_WORK TO COMPLETE_:
Copy out each line of the data holding "Djerba".

Collected data:
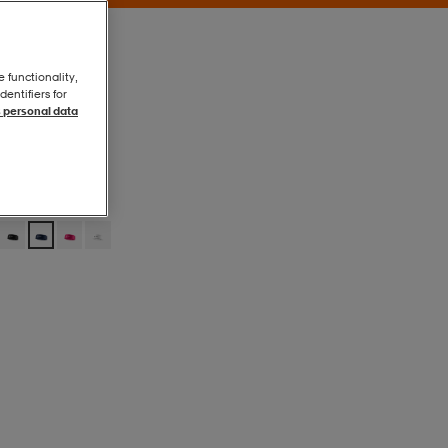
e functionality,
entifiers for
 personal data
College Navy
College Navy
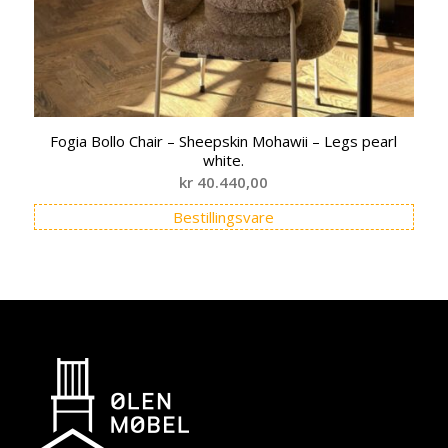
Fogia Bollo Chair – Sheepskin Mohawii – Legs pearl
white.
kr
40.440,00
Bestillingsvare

==

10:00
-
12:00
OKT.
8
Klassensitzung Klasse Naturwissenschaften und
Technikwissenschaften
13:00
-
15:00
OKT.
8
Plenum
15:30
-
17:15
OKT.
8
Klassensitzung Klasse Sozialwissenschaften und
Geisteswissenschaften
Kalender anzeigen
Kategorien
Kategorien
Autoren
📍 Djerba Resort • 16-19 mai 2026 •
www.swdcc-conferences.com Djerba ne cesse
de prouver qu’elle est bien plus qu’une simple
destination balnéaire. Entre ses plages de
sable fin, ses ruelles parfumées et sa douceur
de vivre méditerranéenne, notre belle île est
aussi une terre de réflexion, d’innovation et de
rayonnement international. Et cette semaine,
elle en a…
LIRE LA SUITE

_RESULT FOR THIS TASK_:
📍 Djerba Resort • 16-19 mai 2026 •
www.swdcc-conferences.com Djerba ne cesse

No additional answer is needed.